§ THE PROBLEM
Pictures excluded, copy every record that follows exactly as it appears.

Collected data:
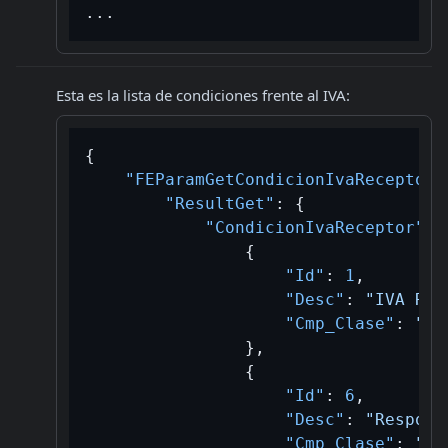
Esta es la lista de condiciones frente al IVA:
{
"FEParamGetCondicionIvaReceptorR
"ResultGet"
:
{
"CondicionIvaReceptor"
:
{
"Id"
:
1
,
"Desc"
:
"IVA Res
"Cmp_Clase"
:
"A/
}
,
{
"Id"
:
6
,
"Desc"
:
"Respons
"Cmp_Clase"
:
"A/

§ OUTPUT FOR THIS TASK
Esta es la lista de condiciones frente al IVA:
{
"FEParamGetCondicionIvaReceptorR
"ResultGet"
:
{
"CondicionIvaReceptor"
:
{
"Id"
:
1
,
"Desc"
:
"IVA Res
"Cmp_Clase"
:
"A/
}
,
{
"Id"
:
6
,
"Desc"
:
"Respons
"Cmp_Clase"
:
"A/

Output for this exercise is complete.